Sí, sigamos su ejemplo y así haremos que el Perú y Piura sean mejores, no sólo material y económicamente hablando, sino sobre todo en valores, en moral, en virtudes, que es lo que hace noble y digna la vida de una persona en una sociedad.

Hace 131 años, don Miguel Grau Seminario, sabía que el Perú entero lo estaba mirando y que lo miraría por siempre como nosotros lo hacemos hoy, 131 años después de la gesta de Angamos, desde esta Piura que él amó entrañablemente. Ahora ya en la Gloria, es él quien nos mira, y nos demanda más amor por el Perú y por Piura; más servicio a la verdad; más unidad y solidaridad entre nosotros; más entrega desinteresada por el bien común.
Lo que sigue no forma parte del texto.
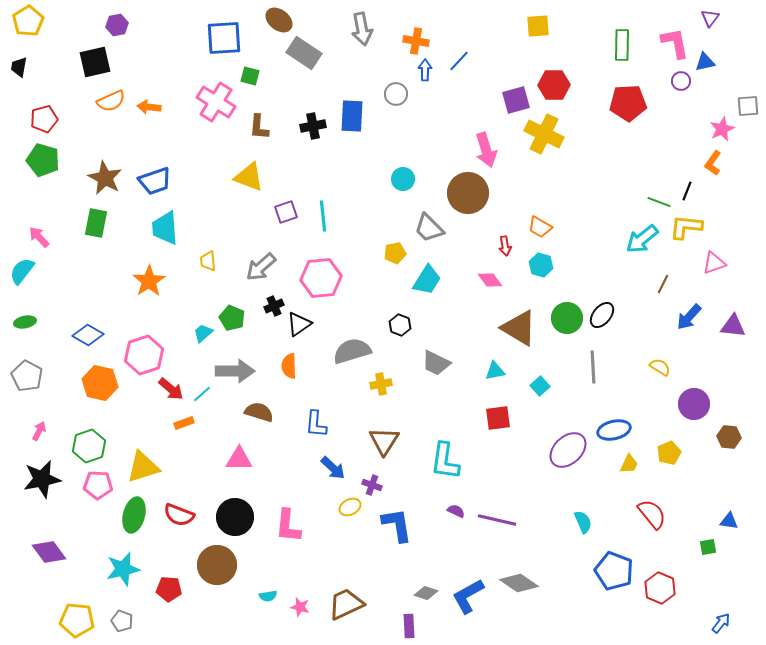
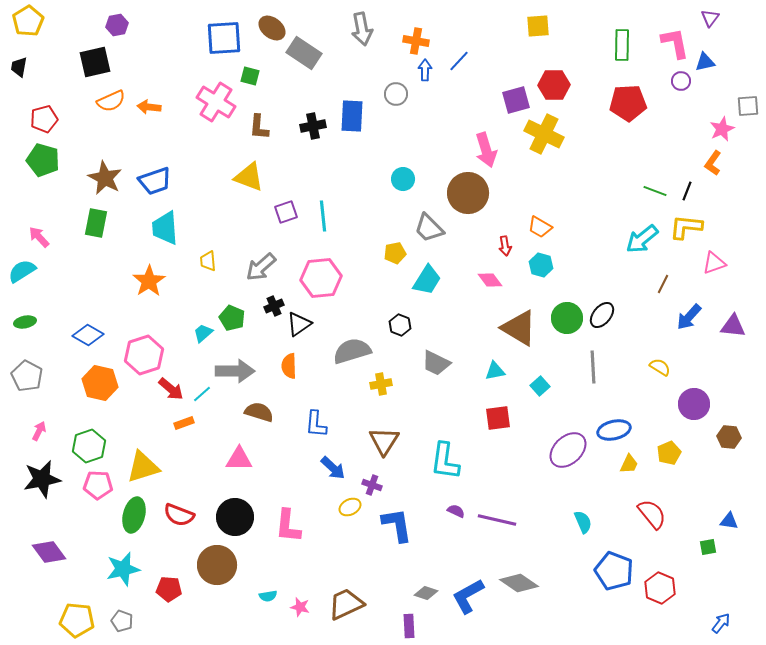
brown ellipse at (279, 20): moved 7 px left, 8 px down
green line at (659, 202): moved 4 px left, 11 px up
cyan semicircle at (22, 271): rotated 20 degrees clockwise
Sólo lo lograremos si como el Gran Almirante del Perú, vivimos con coherencia nuestra fe cristiana y católica, ya que fue en ella donde se asentó y se forjó el edificio de su extraordinaria personalidad. Sí, es en su vida cristiana, en el cultivo responsable de su vida espiritual, donde encontramos la clave para comprender la rica personalidad del Almirante don Miguel Grau Seminario y su capacidad de donarse por la Patria, hasta vivir la máxima evangélica: “no hay amor más grande que dar la vida por los amigos” (Jn 15, 13).

Por ello, Carlos Elías en su evocación del Gran Almirante dirá: “sus principios religiosos le honraban. Había aprendido a adorar a Dios en la inmensidad del océano; y en las majestuosas tempestades de los mares, había divisado como los destellos luminosos de la manifestación divina. Por eso antes de salir a campaña fue humilde a inclinarse ante un ministro del altar, y así se llevó al combate su alma pura, y su conciencia tranquila”.(2)

Gloria a Grau. Gloria a nuestra Marina de Guerra.

 

San Miguel de Piura, 08 de octubre de 2010

 

 
 

(1) Mons. José Antonio Roca y Boloña, Oración Fúnebre pronunciada en la Santa Iglesia Catedral de Lima al oficiarse las exequias fúnebres en honor de los mártires del “Huáscar”.

(2) José Agustín de la Puente, “Miguel Grau”, p. 236; Instituto de Estudios Histórico – Marítimos del Perú, 2003.